Text prompt - object detection and segmentation of all things

cvat-ai / cvat

Annotate better with CVAT, the industry-leading data engine for machine learning. Used and trusted by teams at any scale, for data of any scale.

https://cvat.ai

MIT License

12.2k stars 2.95k forks source link

Text prompt - object detection and segmentation of all things #7129

Open KTXKIKI opened 9 months ago

KTXKIKI commented 9 months ago

Actions before raising this issue

[X] I searched the existing issues and did not find anything similar.
[X] I read/searched the docs

Is your feature request related to a problem? Please describe.

pytorch.zip Perhaps you can input the desired text or language description in the front end of the CVAT for open object detection and segmentation https://github.com/IDEA-Research/GroundingDINO/tree/main https://github.com/autodistill/autodistill-grounded-sam

Describe the solution you'd like

No response

Describe alternatives you've considered

No response

Additional context

No response

Sayanjones commented 6 months ago

Hi @KTXKIKI, I am interested to work on this project. Can we discuss this further?

adkbbx commented 6 months ago

Hey @KTXKIKI , Do let me know how I can get started on this enhancement task.

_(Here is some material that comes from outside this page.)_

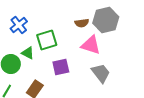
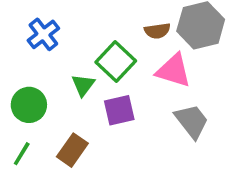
green square: (47, 40) -> (116, 62), moved, turned -30
green triangle: (28, 53) -> (83, 85), moved, turned 40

KTXKIKI commented 6 months ago

嗨，我有兴趣从事这个项目。我们可以进一步讨论这个问题吗？

Hello, I apologize for not being able to reply in a timely manner due to different time differences in China

Okay, I think we should start with Severless and modify some code in both the front-end and back-end to achieve real-time text input, prompt categories, and automatically annotate everything

KTXKIKI commented 6 months ago

嘿，请告诉我如何开始此增强任务。

Hello, I apologize for not being able to reply in a timely manner due to different time differences in China

I think we should start with Severless and modify some code in both the front-end and back-end to achieve real-time text input, prompt categories, and automatically annotate everything

Encapsulating the inference code, inference environment, and model into a Docker image and running them as containers to communicate with the CVAT server for automatic annotation. In fact, I have written some serverless functions above, but recently they have been put on hold and have not been further written

KTXKIKI commented 6 months ago

Some reference points: https://github.com/AILab-CVC/YOLO-World https://docs.autodistill.com/ https://github.com/IDEA-Research/GroundingDINO/tree/main https://github.com/autodistill/autodistill-grounded-sam https://github.com/mbzuai-oryx/groundingLMM https://github.com/hardikdava/cvat_plugins/tree/main

adkbbx commented 6 months ago

@KTXKIKI Thank you for your prompt response and sharing the resources since I am a new contributor to CVAT I am currently trying to set up the development environment locally on my Windows 11 PC using this documentation link. I will look into your resources as soon as I setup the environment on my machine. Do let me know if you have any suggestions or extra resources I can use for setting up the development environment locally to start contributing to this issue.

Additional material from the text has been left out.